INPUT RECORDS -
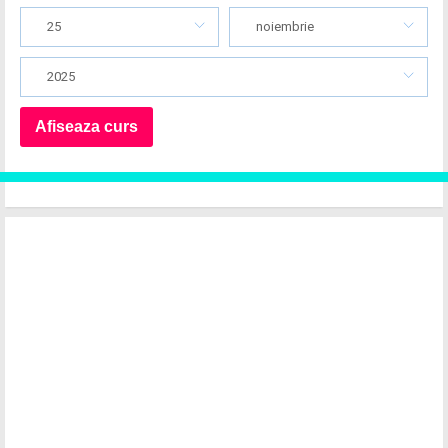
25
noiembrie
2025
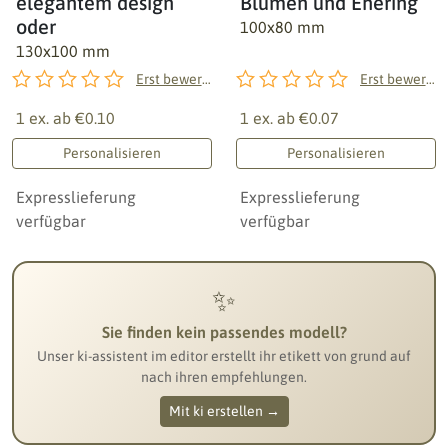
elegantem design
Blumen und Ehering
oder
100x80 mm
130x100 mm
Erst bewerten!
Erst bewerten!
1 ex. ab
€0.10
1 ex. ab
€0.07
Personalisieren
Personalisieren
Expresslieferung
Expresslieferung
verfügbar
verfügbar
✨
Sie finden kein passendes modell?
Unser ki-assistent im editor erstellt ihr etikett von grund auf
nach ihren empfehlungen.
Mit ki erstellen →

TASK OBJECTIVE - Reproduce the line that contains "Sie finden kein passendes modell?" and each line after it through the last line of the entries above, exactly; leave out all earlier lines.

TASK ANSWER -
Sie finden kein passendes modell?
Unser ki-assistent im editor erstellt ihr etikett von grund auf
nach ihren empfehlungen.
Mit ki erstellen →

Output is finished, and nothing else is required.